- Work order:
The listing that follows must be retyped exactly, without its pictures.
----------------------------------------
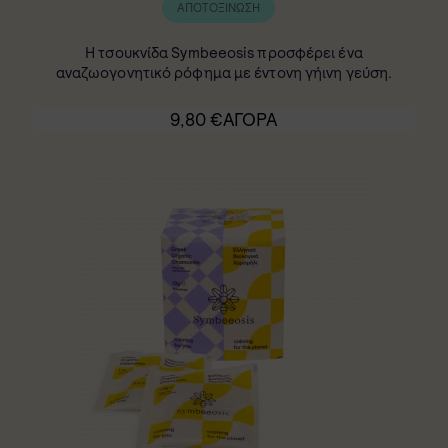
ΑΠΟΤΟΞΊΝΩΣΗ
Η τσουκνίδα Symbeeosis προσφέρει ένα
αναζωογονητικό ρόφημα με έντονη γήινη γεύση.
9,80
€
ΑΓΟΡΑ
----------------------------------------
- Written response:
ΑΠΟΤΟΞΊΝΩΣΗ
Η τσουκνίδα Symbeeosis προσφέρει ένα
αναζωογονητικό ρόφημα με έντονη γήινη γεύση.
9,80
€
ΑΓΟΡΑ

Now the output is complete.